Saturday, November 26, 2011

Gun-buyer background checks missing data



By Steve Bennish 
and Tiffany Y. Lattas
Dayton Daily News

Ohio screens out mentally ill people who try to buy firearms, but the state isn’t reporting all known drug abusers to a national system that could prevent them from buying guns, a first-of-its-kind survey of 50 states found.

Mayors Against Illegal Guns said in its report “Fatal Gaps” that federal agencies and states in some cases ignore federal law and fail to report records about potentially dangerous people to the National Instant Criminal Background Check System, or NICS.

Analysis of FBI data showed that millions of records of seriously mentally ill people and drug abusers are missing from the NICS database because of lax and inconsistent reporting among the states.

Mayors, including leaders from Dayton, Riverside and Brookville, are advocates for tougher federal, state and local legislation against illegal firearm sales and ownership.

Ohio has identified 26,876 mental health cases and forwarded those since the state passed a law in 2004. But 23 states and the District of Columbia have submitted fewer than 100 mental health records to the federal database.

Seventeen states submitted fewer than 10 mental health records, and four states haven’t submitted any records.

Substance abuse records also are underreported nationwide, and while many Ohio drug abusers show up in NICS when arrested and convicted, others fall through the cracks.

Ohio Attorney General’s Office spokesman Dan Tierney said the state updates arrests and convictions daily through the Bureau of Criminal Identification and Investigation. State law, however, lacks a provision for reporting all known drug abusers to the federal database, he added. Ohio’s mentally ill show up in the system when they are ordered by a court to receive mental health treatment.

Instances of drug abuse that fall short of a conviction — such as failing a drug test when applying for a state job, telling a state agency you have a drug problem, or court diversion into a drug rehab program — aren’t reported because Ohio doesn’t have the infrastructure “to submit evidence of substance abuse outside of arrest and conviction records,” the mayors group said.

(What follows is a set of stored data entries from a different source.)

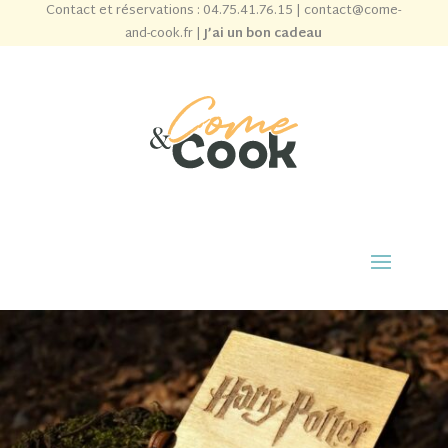
Contact et réservations :
04.75.41.76.15
|
contact@come-
and-cook.fr
|
J’ai un bon cadeau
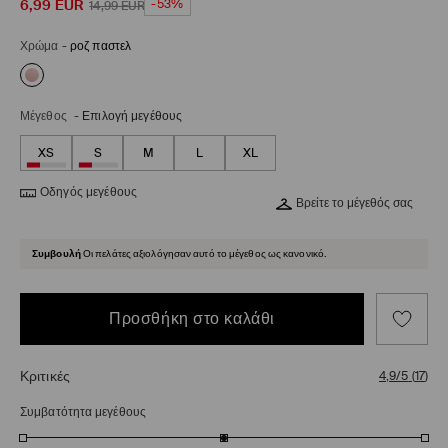
6,99
EUR
-53%
14,99
EUR
Χρώμα
-
ροζ παστελ
Μέγεθος
-
Επιλογή μεγέθους
XS
S
M
L
XL
Οδηγός μεγέθους
Βρείτε το μέγεθός σας
Συμβουλή
Οι πελάτες αξιολόγησαν αυτό το μέγεθος ως κανονικό.
Προσθήκη στο καλάθι
Κριτικές
4,9/5
(
17
)
Συμβατότητα μεγέθους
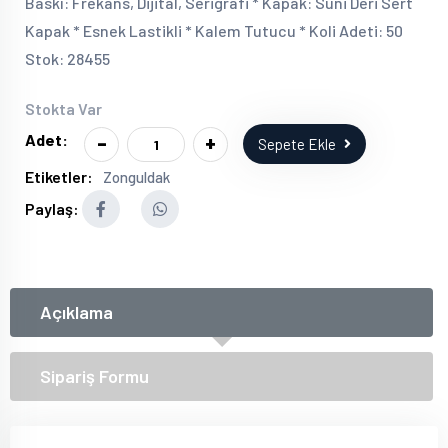
Baskı: Frekans, Dijital, Serigrafi * Kapak: Suni Deri Sert
Kapak * Esnek Lastikli * Kalem Tutucu * Koli Adeti: 50
Stok: 28455
Stokta Var
-
+
Adet:
Sepete Ekle
Etiketler:
Zonguldak
Paylaş:
Açıklama
Sipariş Formu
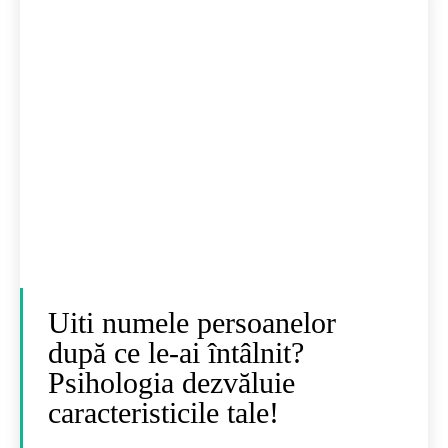
Uiti numele persoanelor
după ce le-ai întâlnit?
Psihologia dezvăluie
caracteristicile tale!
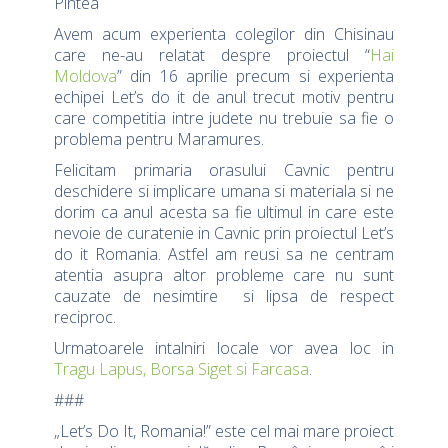
Pintea
Avem acum experienta colegilor din Chisinau
care ne-au relatat despre proiectul “
Hai
Moldova
” din 16 aprilie precum si experienta
echipei Let’s do it de anul trecut motiv pentru
care competitia intre judete nu trebuie sa fie o
problema pentru Maramures.
Felicitam primaria orasului Cavnic pentru
deschidere si implicare umana si materiala si ne
dorim ca anul acesta sa fie ultimul in care este
nevoie de curatenie in Cavnic prin proiectul Let’s
do it Romania. Astfel am reusi sa ne centram
atentia asupra altor probleme care nu sunt
cauzate de nesimtire si lipsa de respect
reciproc.
Urmatoarele intalniri locale vor avea loc in
Tragu Lapus, Borsa Siget si Farcasa
.
###
„Let’s Do It, Romania!” este cel mai mare proiect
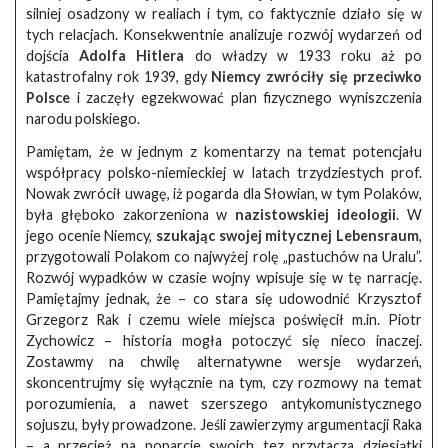
silniej osadzony w realiach i tym, co faktycznie działo się w
tych relacjach. Konsekwentnie analizuje rozwój wydarzeń od
dojścia
Adolfa Hitlera
do władzy w 1933 roku aż po
katastrofalny rok 1939, gdy
Niemcy zwróciły się przeciwko
Polsce
i zaczęły egzekwować plan fizycznego wyniszczenia
narodu polskiego.
Pamiętam, że w jednym z komentarzy na temat potencjału
współpracy polsko-niemieckiej w latach trzydziestych prof.
Nowak zwrócił uwagę, iż pogarda dla Słowian, w tym Polaków,
była głęboko zakorzeniona w
nazistowskiej ideologii
.
W
jego ocenie Niemcy,
szukając swojej mitycznej Lebensraum
,
przygotowali Polakom co najwyżej rolę „pastuchów na Uralu”.
Rozwój wypadków w czasie wojny wpisuje się w tę narrację.
Pamiętajmy jednak, że – co stara się udowodnić Krzysztof
Grzegorz Rak i czemu wiele miejsca poświęcił m.in. Piotr
Zychowicz – historia mogła potoczyć się nieco inaczej.
Zostawmy na chwilę alternatywne wersje wydarzeń,
skoncentrujmy się wyłącznie na tym, czy rozmowy na temat
porozumienia, a nawet szerszego antykomunistycznego
sojuszu, były prowadzone. Jeśli zawierzymy argumentacji Raka
– a przecież na poparcie swoich tez przytacza dziesiątki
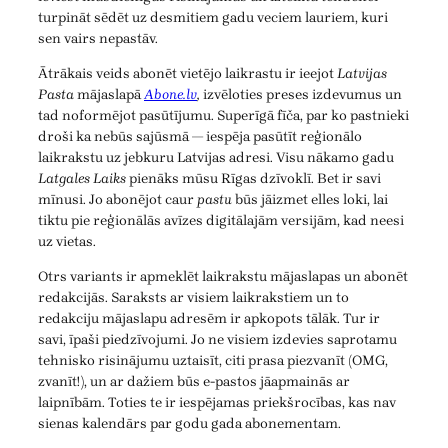
turpināt sēdēt uz desmitiem gadu veciem lauriem, kuri
sen vairs nepastāv.
Ātrākais veids abonēt vietējo laikrastu ir ieejot
Latvijas
Pasta
mājaslapā
Abone.lv
,
izvēloties preses izdevumus un
tad noformējot pasūtījumu. Superīgā fīča, par ko pastnieki
droši ka nebūs sajūsmā — iespēja pasūtīt reģionālo
laikrakstu uz jebkuru Latvijas adresi. Visu nākamo gadu
Latgales Laiks
pienāks mūsu Rīgas dzīvoklī. Bet ir savi
mīnusi. Jo abonējot caur
pastu
būs jāizmet elles loki, lai
tiktu pie reģionālās avīzes digitālajām versijām, kad neesi
uz vietas.
Otrs variants ir apmeklēt laikrakstu mājaslapas un abonēt
redakcijās. Saraksts ar visiem laikrakstiem un to
redakciju mājaslapu adresēm ir apkopots tālāk. Tur ir
savi, īpaši piedzīvojumi. Jo ne visiem izdevies saprotamu
tehnisko risinājumu uztaisīt, citi prasa piezvanīt (OMG,
zvanīt!), un ar dažiem būs e-pastos jāapmainās ar
laipnībām. Toties te ir iespējamas priekšrocības, kas nav
sienas kalendārs par godu gada abonementam.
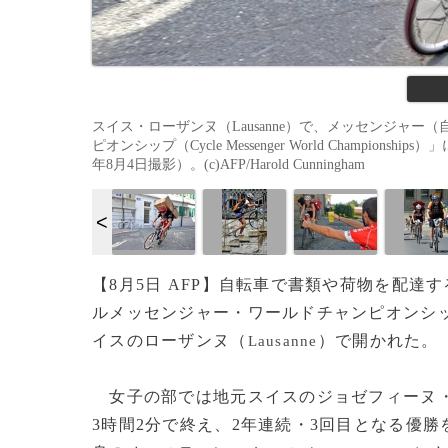
スイス・ローザンヌ（Lausanne）で、メッセンジャ
ピオンシップ（Cycle Messenger World Championsh
年8月4日撮影）。(c)AFP/Harold Cunningham
【8月5日 AFP】自転車で書類や荷物を配
ルメッセンジャー・ワールドチャンピオンシ
イスのローザンヌ（
）で開かれた。
Lausanne
女子の部では地元スイスのジョゼフィーヌ
3時間2分で終え、2年連続・3回目となる優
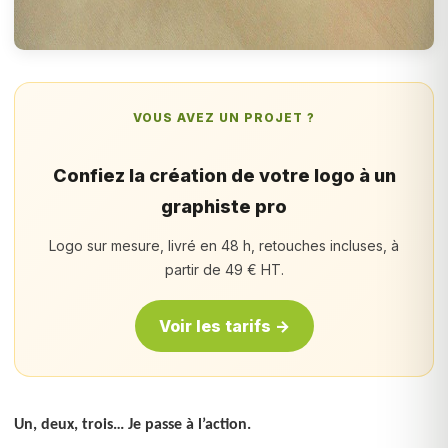
VOUS AVEZ UN PROJET ?
Confiez la création de votre logo à un
graphiste pro
Logo sur mesure, livré en 48 h, retouches incluses, à
partir de 49 € HT.
Voir les tarifs →
Un, deux, trois… Je passe à l’action.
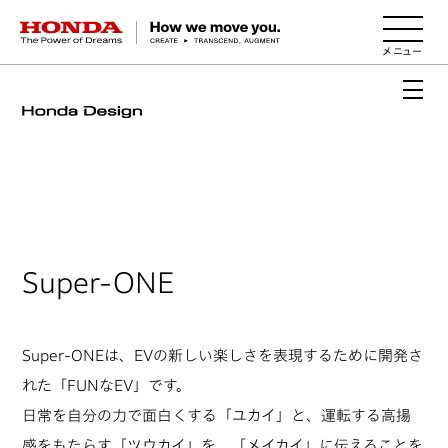
HONDA The Power of Dreams
Super-ONE
Super-ONEは、EVの新しい楽しさを表現するために開発さ
れた「FUNなEV」です。
日常を自分の力で面白くする「ユカイ」と、運転する高揚
感をもたらす「ツウカイ」を、「メイカイ」に伝えることを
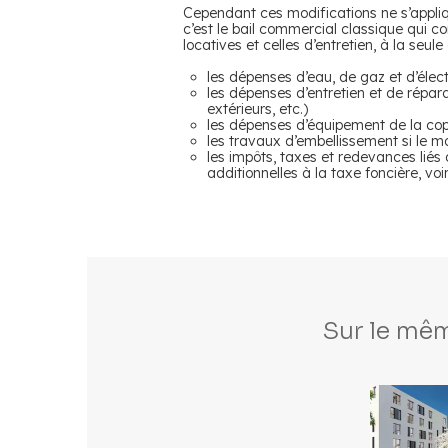
Cependant ces modifications ne s’appl
c’est le bail commercial classique qui co
locatives et celles d’entretien, à la seu
les dépenses d’eau, de gaz et d’élect
les dépenses d’entretien et de répar
extérieurs, etc.)
les dépenses d’équipement de la copr
les travaux d’embellissement si le m
les impôts, taxes et redevances liés 
additionnelles à la taxe foncière, v
Sur le mêm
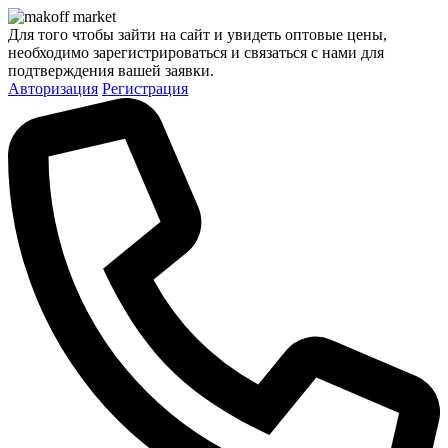
Для того чтобы зайти на сайт и увидеть оптовые цены,
необходимо зарегистрироваться и связаться с нами для
подтверждения вашей заявки.
Авторизация
Регистрация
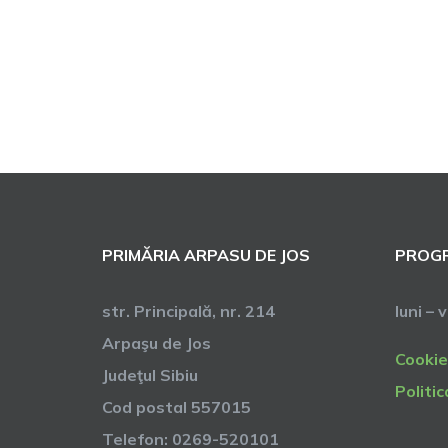
PRIMĂRIA ARPASU DE JOS
PROGR
str. Principală, nr. 214
luni – 
Arpaşu de Jos
Cookie
Judeţul Sibiu
Politic
Cod postal 557015
Telefon: 0269-520101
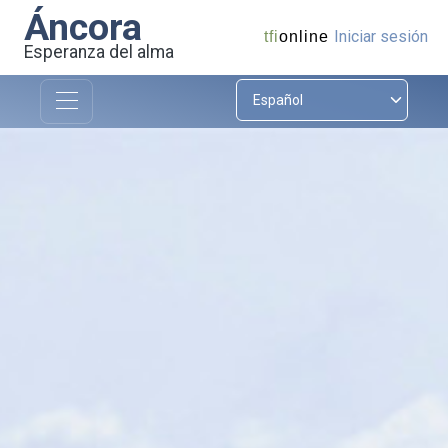
Áncora
Iniciar sesión
tfi
online
Esperanza del alma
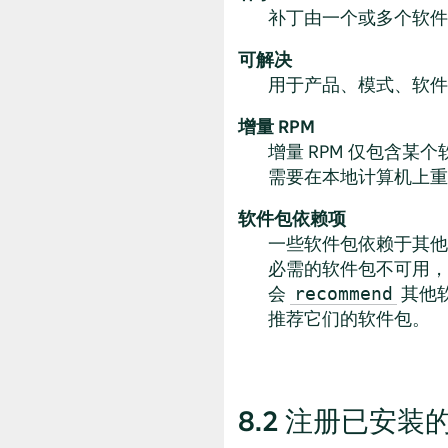
补丁由一个或多个软件
可解决
用于产品、模式、软件
增量 RPM
增量 RPM 仅包含
需要在本地计算机上重构
软件包依赖项
一些软件包依赖于其
必需的软件包不可用，
会
其他
recommend
推荐它们的软件包。
8.2
注册已安装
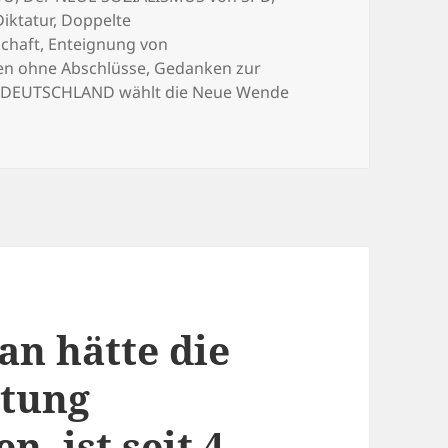
Diktatur
,
Doppelte
chaft
,
Enteignung von
en ohne Abschlüsse
,
Gedanken zur
DEUTSCHLAND wählt die Neue Wende
man hätte die
rtung
, ist seit 4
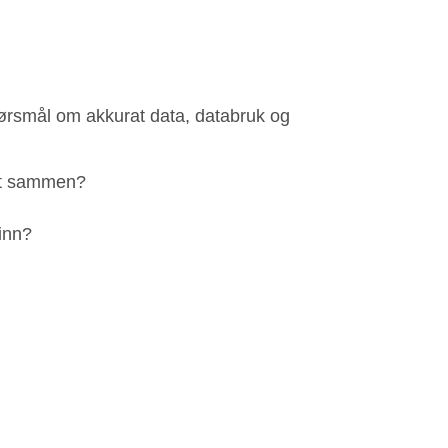
spørsmål om akkurat data, databruk og
att sammen?
inn?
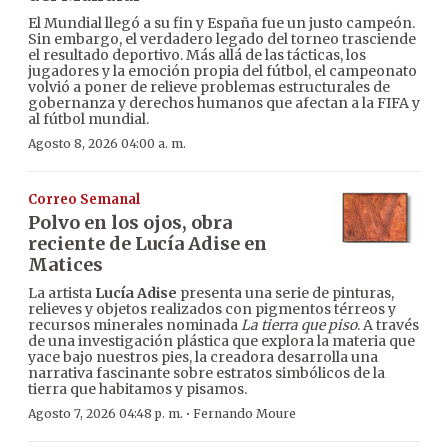
El Mundial llegó a su fin y España fue un justo campeón.
Sin embargo, el verdadero legado del torneo trasciende
el resultado deportivo. Más allá de las tácticas, los
jugadores y la emoción propia del fútbol, el campeonato
volvió a poner de relieve problemas estructurales de
gobernanza y derechos humanos que afectan a la FIFA y
al fútbol mundial.
Agosto 8, 2026 04:00 a. m.
Correo Semanal
Polvo en los ojos, obra
reciente de Lucía Adise en
Matices
La artista
Lucía Adise
presenta una serie de pinturas,
relieves y objetos realizados con pigmentos térreos y
recursos minerales nominada
La tierra que piso
. A través
de una investigación plástica que explora la materia que
yace bajo nuestros pies, la creadora desarrolla una
narrativa fascinante sobre estratos simbólicos de la
tierra que habitamos y pisamos.
·
Agosto 7, 2026 04:48 p. m.
Fernando Moure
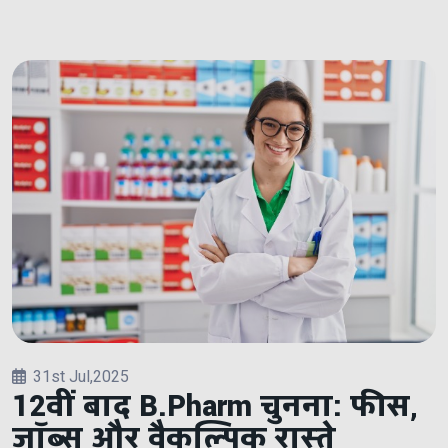
31st Jul,2025
12वीं बाद B.Pharm चुनना: फीस,
जॉब्स और वैकल्पिक रास्ते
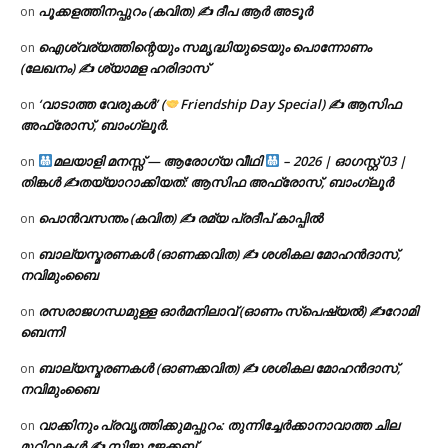
പൂക്കളത്തിനപ്പുറം (കവിത) ✍ ദീപ ആർ അടൂർ
on
ഐശ്വര്യത്തിന്റെയും സമൃദ്ധിയുടെയും പൊന്നോണം
on
(ലേഖനം) ✍ ശ്യാമള ഹരിദാസ്
‘വാടാത്ത വേരുകൾ’ (
Friendship Day Special) ✍ ആസിഫ
on
അഫ്രോസ്, ബാംഗ്ലൂർ.
മലയാളി മനസ്സ് — ആരോഗ്യ വീഥി
– 2026 | ഓഗസ്റ്റ് 03 |
on
തിങ്കൾ ✍
തയ്യാറാക്കിയത്: ആസിഫ അഫ്രോസ്, ബാംഗ്ലൂർ
പൊൻവസന്തം (കവിത) ✍ രമ്യ പ്രദീപ് കാപ്പിൽ
on
ബാല്യസ്മരണകൾ (ഓണക്കവിത) ✍ ശശികല മോഹൻദാസ്,
on
നവിമുംബൈ
രസരാജഗന്ധമുള്ള ഓർമനിലാവ് (ഓണം സ്‌പെഷ്യൽ) ✍റോമി
on
ബെന്നി
ബാല്യസ്മരണകൾ (ഓണക്കവിത) ✍ ശശികല മോഹൻദാസ്,
on
നവിമുംബൈ
വാക്കിനും പ്രവൃത്തിക്കുമപ്പുറം: തുന്നിച്ചേർക്കാനാവാത്ത ചില
on
മുറിവുകൾ ✍️ സിജു ജേക്കബ്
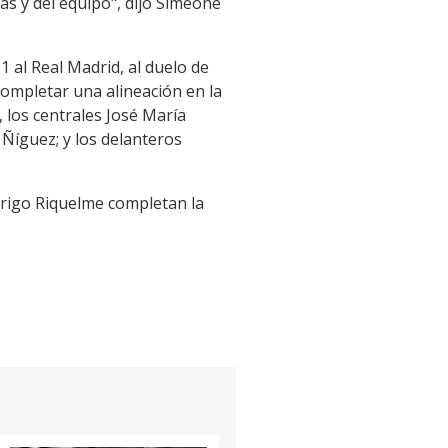
as y del equipo", dijo Simeone
-1 al Real Madrid, al duelo de
completar una alineación en la
, los centrales José María
Ñíguez; y los delanteros
odrigo Riquelme completan la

The report said that although federal regulations and policy require that failed drug tests, single drug-related arrests or admission of drug use within the past year temporarily disqualify a person from possessing a gun, “the vast majority of states are unaware that these records should be shared with NICS.”

Between 1999 and 2009, NICS processed 100 million background checks and blocked an estimated 1.6 million permit applications and gun sales to people prohibited from possessing guns.

A working system to screen out dangerous mentally ill people doesn’t always prevent potential killers from getting firearms even though it is illegal to provide a firearm to someone who has been judged to have been mentally ill to such a degree that hospitalization is necessary.

Following the shooting death of Clark County Deputy Suzanne Hopper New Year’s Day in a Clark County trailer camp by Michael Ferryman, a 57-year-old with a history of mental illness and gun violence, a father and daughter were indicted for giving Ferryman the shotgun he used. Ferryman was shot dead in the incident and a German Twp. officer was wounded.

Jean Blessing, 81, of Englewood, was charged with complicity to having weapons under disability. Blessing’s daughter and Ferryman’s girlfriend, Maria Blessing, was indicted on the same charge and on a charge of obstructing justice for lying to investigators about the gun. She was later sentenced to five years in prison. Monday, prosecutors dropped charges against Jean Blessing, saying he was incompetent to stand trial.

Ferryman had been ruled not guilty by reason of insanity in another shooting at police officers in Morgan County in 2001. He was sent to a psychiatric hospital and then conditionally released. He was supposed to be monitored by mental health services.

Clark County Sheriff Gene Kelly and Prosecutor Andy Wilson called for creating a database of those with severe mental illness coupled with a history of violence, especially violence against police, similar to the sex offender database.

“Most of the guns used in crimes are obtained illegally or through casual sales such as garage sales or classified ads,” Kelly said. His department created a database to include about five individuals who have been adjudicated criminally insane, but a national database doesn’t exist.

Kelly said a state and national database could alert officers on traffic stops or other action when a person is mentally ill and the officer should consider different tactics that could lead to a different outcome.

Wilson said Ferryman was in the NICS system and would not have been able to purchase a gun legally. Wilson said when Hopper responded to a shots fired call at Enon Beach Recreation Park on New Year’s Day, she didn’t realize she was walking into a situation with a man who had fired shots at police in the past.

“The key is giving street officers more information about the people who have been adjudicated mentally ill. They register sex offenders. Anyone can access a sex offender database; but there’s no mechanism nationally for officers to know they’re coming upon a mentally ill, violent person,” Wilson said.